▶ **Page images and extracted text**
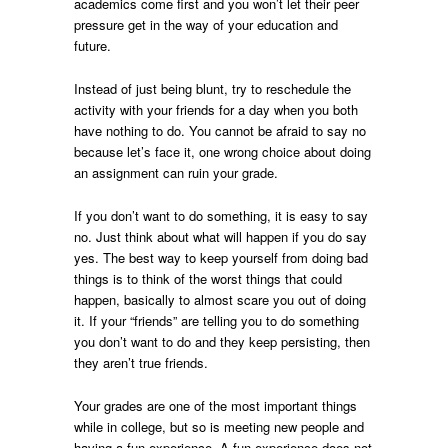
academics come first and you won’t let their peer
pressure get in the way of your education and
future.
Instead of just being blunt, try to reschedule the
activity with your friends for a day when you both
have nothing to do. You cannot be afraid to say no
because let’s face it, one wrong choice about doing
an assignment can ruin your grade.
If you don’t want to do something, it is easy to say
no. Just think about what will happen if you do say
yes. The best way to keep yourself from doing bad
things is to think of the worst things that could
happen, basically to almost scare you out of doing
it. If your “friends” are telling you to do something
you don’t want to do and they keep persisting, then
they aren’t true friends.
Your grades are one of the most important things
while in college, but so is meeting new people and
having a fun experience. A fun experience does not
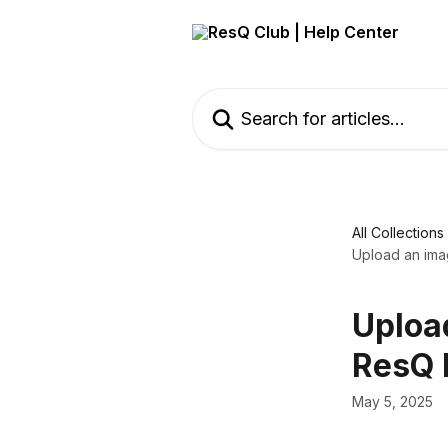
Skip to main content
Search for articles...
All Collections
Upload an imag
Upload
ResQ 
May 5, 2025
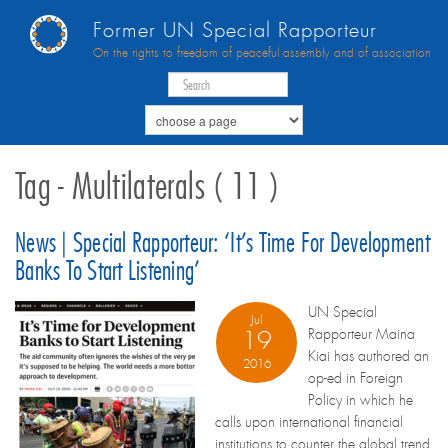
Former UN Special Rapporteur
On the rights to freedom of peaceful assembly and of association
Tag - Multilaterals ( 11 )
News | Special Rapporteur: ‘It’s Time For Development
Banks To Start Listening’
UN Special
Jul
Rapporteur Maina
19
Kiai has authored an
2016
op-ed in Foreign
Policy in which he
calls upon international financial
institutions to counter the global trend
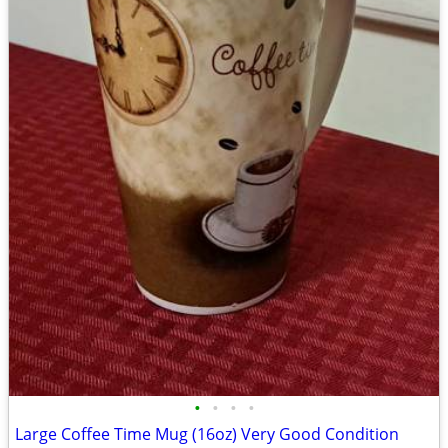
•
•
•
•
Large Coffee Time Mug (16oz) Very Good Condition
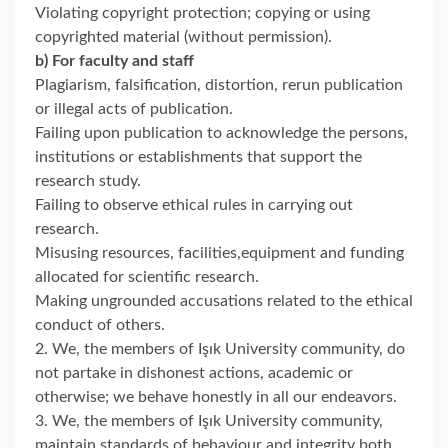
Violating copyright protection; copying or using
copyrighted material (without permission).
b) For faculty and staff
Plagiarism, falsification, distortion, rerun publication
or illegal acts of publication.
Failing upon publication to acknowledge the persons,
institutions or establishments that support the
research study.
Failing to observe ethical rules in carrying out
research.
Misusing resources, facilities,equipment and funding
allocated for scientific research.
Making ungrounded accusations related to the ethical
conduct of others.
2. We, the members of Işık University community, do
not partake in dishonest actions, academic or
otherwise; we behave honestly in all our endeavors.
3. We, the members of Işık University community,
maintain standards of behaviour and integrity both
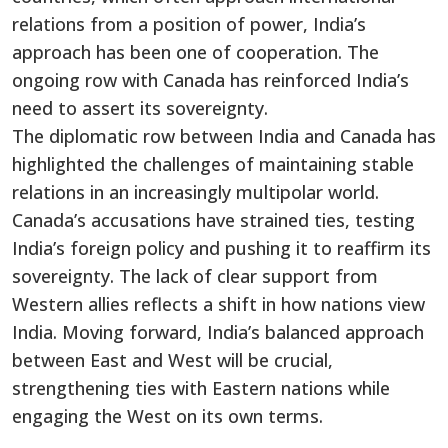
relations from a position of power,
India’s
approach has been one of cooperation. The
ongoing row with Canada has reinforced
India’s
need to assert its sovereignty.
The diplomatic row between India and Canada has
highlighted the challenges of maintaining stable
relations in an increasingly multipolar world.
Canada’s
accusations have strained ties, testing
India’s
foreign policy and pushing it to reaffirm its
sovereignty. The lack of
clear
support from
Western allies reflects a shift in how nations view
India.
Moving forward,
India’s
balanced approach
between East and West will be crucial,
strengthening ties with Eastern nations while
engaging the West on its
own
terms.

▶ **What you are asked to do**
Return every line from the entries above that contains the word "sovereignty".

▶ **Exercise solution**
need to assert its sovereignty.
sovereignty. The lack of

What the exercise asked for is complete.